These are the givens. What, then, about the Law?

Its place in the story is surprising. It is something waiting to be “fulfilled” (Matthew); not the giver of life but what witnesses to Jesus (John); the parental stand-in, the power that ruled Israel until maturity came (Galatians); the thing that is passing away (Hebrews).

And, it is precisely in this temporary place, in this witnessing beyond itself to the coming Christ, that the Law is God’s, and good, and an inescapable part of the story of redemption, and what is required as the penultimate gift of God in anticipation of the ultimate gift of grace–in Christ.

None of this I say because of what I think a Law should do.

None of this I say because of what the Law itself says it should do.
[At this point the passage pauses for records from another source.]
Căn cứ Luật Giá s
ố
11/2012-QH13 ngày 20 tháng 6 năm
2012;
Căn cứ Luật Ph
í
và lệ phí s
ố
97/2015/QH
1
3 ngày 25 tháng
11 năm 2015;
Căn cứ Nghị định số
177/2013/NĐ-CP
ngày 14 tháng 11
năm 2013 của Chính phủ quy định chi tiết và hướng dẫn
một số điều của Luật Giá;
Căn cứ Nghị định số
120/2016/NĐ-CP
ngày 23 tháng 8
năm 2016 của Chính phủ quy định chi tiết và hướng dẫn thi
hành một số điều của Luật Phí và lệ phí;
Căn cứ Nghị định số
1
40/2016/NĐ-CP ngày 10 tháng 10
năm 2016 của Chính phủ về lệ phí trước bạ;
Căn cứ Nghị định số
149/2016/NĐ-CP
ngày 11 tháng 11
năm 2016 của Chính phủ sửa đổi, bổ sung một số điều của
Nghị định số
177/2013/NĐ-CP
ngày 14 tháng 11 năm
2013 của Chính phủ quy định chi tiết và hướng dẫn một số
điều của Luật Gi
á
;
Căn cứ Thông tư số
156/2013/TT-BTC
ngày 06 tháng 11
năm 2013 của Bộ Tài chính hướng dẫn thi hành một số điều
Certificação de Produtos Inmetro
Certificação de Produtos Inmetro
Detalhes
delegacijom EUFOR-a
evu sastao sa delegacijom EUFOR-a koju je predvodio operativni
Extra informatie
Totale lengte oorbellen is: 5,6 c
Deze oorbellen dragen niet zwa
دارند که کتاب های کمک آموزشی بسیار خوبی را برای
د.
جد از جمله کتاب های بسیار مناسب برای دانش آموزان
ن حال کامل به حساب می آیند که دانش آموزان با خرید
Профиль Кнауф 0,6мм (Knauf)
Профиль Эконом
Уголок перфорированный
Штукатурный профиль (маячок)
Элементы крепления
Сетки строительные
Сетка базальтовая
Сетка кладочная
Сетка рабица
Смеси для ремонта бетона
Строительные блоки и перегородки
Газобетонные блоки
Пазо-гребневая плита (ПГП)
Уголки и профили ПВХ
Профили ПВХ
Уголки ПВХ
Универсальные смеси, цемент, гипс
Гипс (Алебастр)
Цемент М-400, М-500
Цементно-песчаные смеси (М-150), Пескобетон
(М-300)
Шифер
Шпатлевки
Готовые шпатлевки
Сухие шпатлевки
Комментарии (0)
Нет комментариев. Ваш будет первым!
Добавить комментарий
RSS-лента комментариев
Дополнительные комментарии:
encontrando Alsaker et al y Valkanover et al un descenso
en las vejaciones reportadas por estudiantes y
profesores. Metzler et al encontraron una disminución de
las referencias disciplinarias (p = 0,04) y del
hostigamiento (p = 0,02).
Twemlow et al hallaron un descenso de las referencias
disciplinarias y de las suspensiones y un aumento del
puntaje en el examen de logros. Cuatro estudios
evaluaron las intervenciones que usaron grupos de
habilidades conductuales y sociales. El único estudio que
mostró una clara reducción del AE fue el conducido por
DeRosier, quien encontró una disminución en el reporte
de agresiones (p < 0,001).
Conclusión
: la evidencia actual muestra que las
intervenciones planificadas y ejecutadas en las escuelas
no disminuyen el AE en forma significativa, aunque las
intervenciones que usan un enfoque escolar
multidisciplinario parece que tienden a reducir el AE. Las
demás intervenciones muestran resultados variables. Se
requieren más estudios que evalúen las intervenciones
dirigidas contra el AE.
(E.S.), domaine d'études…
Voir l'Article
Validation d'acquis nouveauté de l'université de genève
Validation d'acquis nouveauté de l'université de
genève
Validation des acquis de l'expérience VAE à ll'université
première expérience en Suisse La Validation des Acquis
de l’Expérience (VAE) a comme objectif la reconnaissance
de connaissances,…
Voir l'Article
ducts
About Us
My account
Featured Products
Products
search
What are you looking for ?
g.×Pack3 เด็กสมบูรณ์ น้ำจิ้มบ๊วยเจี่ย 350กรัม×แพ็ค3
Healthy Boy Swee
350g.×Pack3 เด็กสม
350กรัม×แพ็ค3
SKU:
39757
All of this I say because it is what we must say if the revelation of God in Christ is true. Christ is holy, righteous, good, necessary and ultimate. Law is holy, righteous, good, necessary, and penultimate.

Law in Romans: Not for Law, but for Christ

First, thank you all for continuing the conversation on Law while I’ve been out of pocket this weekend. I’ll jump into the comments a bit later today.

In the mean time, I want to do two things.

First, briefly, a reminder: what I’m trying to lay out in this series of posts is Paul’s view of the Law, as it comes to light in Romans in particular. Many of the objections have been interesting, and pointing toward other ways of conceiving the relationship between Law and the Christ event or Law and the people of God.

But I find that many, if not most, of the objections are to Paul as much as they are to me. That’s fine, you don’t have to like Paul if you don’t want to. I’ll sell you a book on that in December. But I do think it’s important to highlight that the ways several of you have pushed for more continuity have caused you to say, in essence, Paul is wrong (or at least incomplete).

Second, I have one last thing to say about the purpose of Law in Romans: in Rom 9-10 Paul insists that the Law is used wrongly if it is used so as to delineate the things we should to in order to maintain relationship with God (i.e., pursue righteousness), but it is rightly used if seen as a witness to the coming Christ.

He says this three times in parallel arguments.

First, in Rom 9:30-33. The Gentiles who didn’t pursue righteousness obtained it, but Israel pursuing a Law of righteousness didn’t. Why? Because they didn’t pursue by faith but as though by works.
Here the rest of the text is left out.